_Problem statement_:
Exclude every picture and return the remaining entries below verbatim.

_Stored records_:
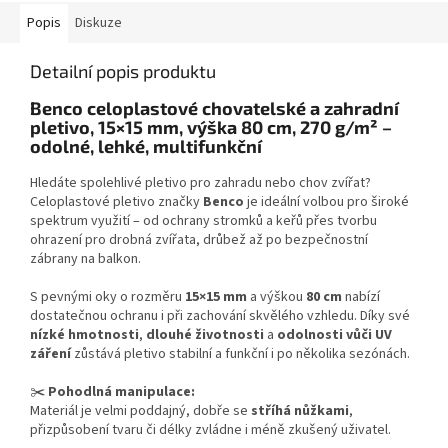
Popis
Diskuze
Detailní popis produktu
Benco celoplastové chovatelské a zahradní
pletivo, 15×15 mm, výška 80 cm, 270 g/m² –
odolné, lehké, multifunkční
Hledáte spolehlivé pletivo pro zahradu nebo chov zvířat?
Celoplastové pletivo značky
Benco
je ideální volbou pro široké
spektrum využití – od ochrany stromků a keřů přes tvorbu
ohrazení pro drobná zvířata, drůbež až po bezpečnostní
zábrany na balkon.
S pevnými oky o rozměru
15×15 mm
a výškou
80 cm
nabízí
dostatečnou ochranu i při zachování skvělého vzhledu. Díky své
nízké hmotnosti
,
dlouhé životnosti
a
odolnosti vůči UV
záření
zůstává pletivo stabilní a funkční i po několika sezónách.
✂️
Pohodlná manipulace:
Materiál je velmi poddajný, dobře se
stříhá nůžkami
,
přizpůsobení tvaru či délky zvládne i méně zkušený uživatel.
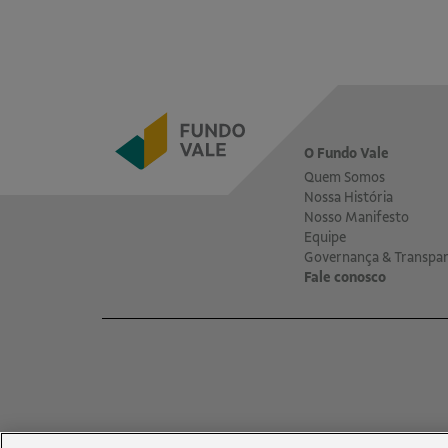
O Fundo Vale
Quem Somos
Nossa História
Nosso Manifesto
Equipe
Governança & Transpar
Fale conosco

_Expected output_:
Popis
Diskuze
Detailní popis produktu
Benco celoplastové chovatelské a zahradní
pletivo, 15×15 mm, výška 80 cm, 270 g/m² –
odolné, lehké, multifunkční
Hledáte spolehlivé pletivo pro zahradu nebo chov zvířat?
Celoplastové pletivo značky
Benco
je ideální volbou pro široké
spektrum využití – od ochrany stromků a keřů přes tvorbu
ohrazení pro drobná zvířata, drůbež až po bezpečnostní
zábrany na balkon.
S pevnými oky o rozměru
15×15 mm
a výškou
80 cm
nabízí
dostatečnou ochranu i při zachování skvělého vzhledu. Díky své
nízké hmotnosti
,
dlouhé životnosti
a
odolnosti vůči UV
záření
zůstává pletivo stabilní a funkční i po několika sezónách.
✂️
Pohodlná manipulace:
Materiál je velmi poddajný, dobře se
stříhá nůžkami
,
přizpůsobení tvaru či délky zvládne i méně zkušený uživatel.
O Fundo Vale
Quem Somos
Nossa História
Nosso Manifesto
Equipe
Governança & Transpar
Fale conosco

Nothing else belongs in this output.